The president has also included in his Covid-19 relief package proposals for more funding for OSHA inspectors and enforcement.
Halpern said OSHA’s new direction is a welcome change after the organization’s failings enforcing safe conditions for meat industry employees in 2020 – Democrats in the U.S. House of Representatives have launched an investigation into Tyson Foods, Smithfield Foods and JBS USA after approximately 54,000 workers at 569 meatpacking plants tested positive for Covid-19, with at least 270 of those people dying.
At the JBS USA plant in Greeley, Colo., Halpern’s home state, hundreds of workers contracted the virus, and at least six died.
“[OSHA under the previous administration] did nothing to stop this,” Halpern said. “No PPE, no plastic barriers.
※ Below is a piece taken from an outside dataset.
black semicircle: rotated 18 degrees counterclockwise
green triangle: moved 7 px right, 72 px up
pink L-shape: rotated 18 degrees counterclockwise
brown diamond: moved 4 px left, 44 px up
They weren’t taking these safety precautions seriously. The writing’s on the wall.”
Construction industry changes on the horizon
The coming OSHA regulation shifts will undoubtedly affect the construction industry, Halpern said, although specific changes on jobsites will take time to become clear.
Halpern said OSHA will investigate all its cases more aggressively and impose higher fines for safety violations under Biden’s administration.
“I think you’re going to start seeing a lot more investigations happen more promptly no matter what industry you’re in,” Halpern said.
Covid-19 will be a priority for OSHA, but with most construction work taking place outside, Covid-19 will be somewhat less likely to spread as opposed to all-indoors activities.
Overall, Halpern said the new administration’s commitment to labor and workers will mark “a sea change.”